The Edmond Sun

January 17, 2013

Oklahoma delegation views on gun curb plan mostly negative

Randy Krehbiel and Rhett Morgan
McClatchy

TULSA — Responses from Oklahoma’s congressional delegation, local law enforcement officials and area firearms businesses to President Barack Obama’s gun control proposal varied Wednesday but were generally negative, with 2nd District U.S. Rep. Markwayne Mullin sounding particularly outraged.

“The president is politicizing a national tragedy to impose his own personal agenda,” Mullin said in a written statement.

“This is outrageous and an outright assault on civil liberties. I strongly oppose restricting the rights of law abiding citizens to keep and bear arms and will do everything I can to protect our Second Amendment rights,” he said.

U.S. Sen.
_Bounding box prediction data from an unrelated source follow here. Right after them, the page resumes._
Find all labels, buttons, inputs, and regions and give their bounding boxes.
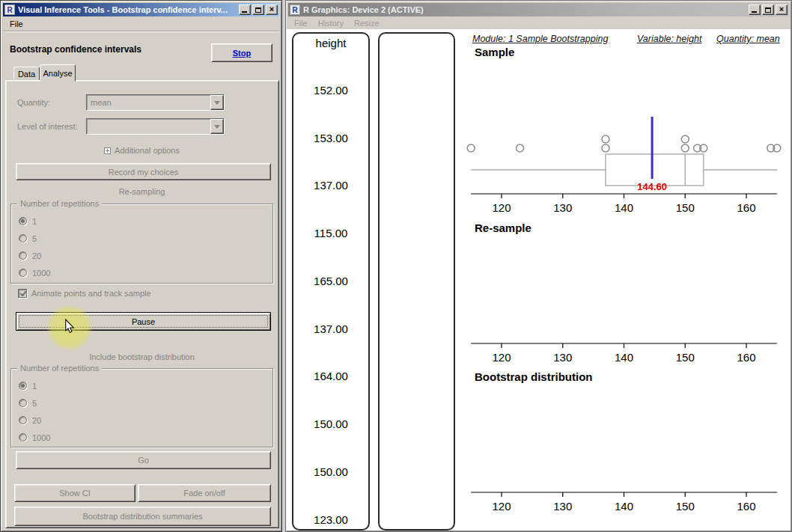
- analyse-tab-panel: [5, 80, 279, 528]
- menu-resize[interactable]: Resize: [354, 19, 380, 28]
- r-app-icon: R: [4, 4, 15, 15]
- maximize-icon: [255, 7, 261, 13]
- close-button[interactable]: ×: [266, 4, 278, 15]
- graphics-titlebar[interactable]: R R Graphics: Device 2 (ACTIVE) ×: [288, 3, 789, 16]
- stop-button[interactable]: Stop: [211, 43, 272, 62]
- graphics-canvas: height 152.00 153.00 137.00 115.00 165.0…: [287, 29, 791, 531]
- close-icon: ×: [779, 5, 784, 13]
- svg-text:140: 140: [615, 351, 633, 364]
- graphics-window-title: R Graphics: Device 2 (ACTIVE): [303, 5, 749, 14]
- vit-menubar: File: [3, 16, 279, 31]
- svg-text:160: 160: [737, 201, 755, 214]
- r-app-icon: R: [290, 4, 300, 15]
- svg-text:160: 160: [737, 351, 755, 364]
- svg-text:160: 160: [737, 500, 755, 513]
- vit-titlebar[interactable]: R Visual Inference Tools - Bootstrap con…: [3, 3, 279, 16]
- svg-text:150: 150: [676, 201, 695, 214]
- svg-text:130: 130: [553, 351, 572, 364]
- svg-text:120: 120: [492, 351, 511, 364]
- tab-analyse[interactable]: Analyse: [40, 64, 76, 82]
- menu-history[interactable]: History: [318, 19, 344, 28]
- minimize-button[interactable]: [239, 4, 251, 15]
- svg-text:130: 130: [553, 500, 572, 513]
- sample-plot: 1201301401501601201301401501601201301401…: [287, 29, 791, 531]
- menu-file[interactable]: File: [294, 19, 308, 28]
- close-icon: ×: [269, 5, 274, 13]
- svg-text:120: 120: [492, 500, 511, 513]
- maximize-button[interactable]: [252, 4, 264, 15]
- menu-file[interactable]: File: [10, 19, 23, 28]
- minimize-icon: [242, 11, 247, 13]
- r-graphics-window: R R Graphics: Device 2 (ACTIVE) × File H…: [285, 0, 792, 532]
- svg-text:150: 150: [676, 500, 695, 513]
- maximize-icon: [765, 7, 771, 13]
- graphics-menubar: File History Resize: [288, 17, 789, 29]
- minimize-button[interactable]: [749, 4, 761, 15]
- svg-text:130: 130: [553, 201, 572, 214]
- tab-data[interactable]: Data: [13, 67, 40, 81]
- minimize-icon: [752, 11, 757, 13]
- vit-window-title: Visual Inference Tools - Bootstrap confi…: [18, 5, 239, 14]
- panel-title: Bootstrap confidence intervals: [10, 44, 141, 55]
- svg-text:120: 120: [492, 201, 511, 214]
- svg-text:150: 150: [676, 351, 695, 364]
- vit-window: R Visual Inference Tools - Bootstrap con…: [0, 0, 282, 532]
- svg-text:144.60: 144.60: [637, 181, 667, 192]
- maximize-button[interactable]: [762, 4, 774, 15]
- close-button[interactable]: ×: [776, 4, 788, 15]
- svg-text:140: 140: [615, 500, 633, 513]
- svg-text:140: 140: [615, 201, 633, 214]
Jim Inhofe, the delegation’s senior member, was more restrained in his analysis.

“What people need to understand about today’s announcement is that it involved two very distinct actions by the president: 1) executives actions that the president will be implementing unilaterally, and 2) making recommendations to Congress for laws that it should pass,” Inhofe said, also in a written statement.

"While we mourn with those who have lost loved ones, in no way should the actions of those few who act illegally impact the constitutional rights of the many. I will continue to strongly oppose any effort to undermine the Second Amendment and an individual citizen’s right to keep and bear arms.”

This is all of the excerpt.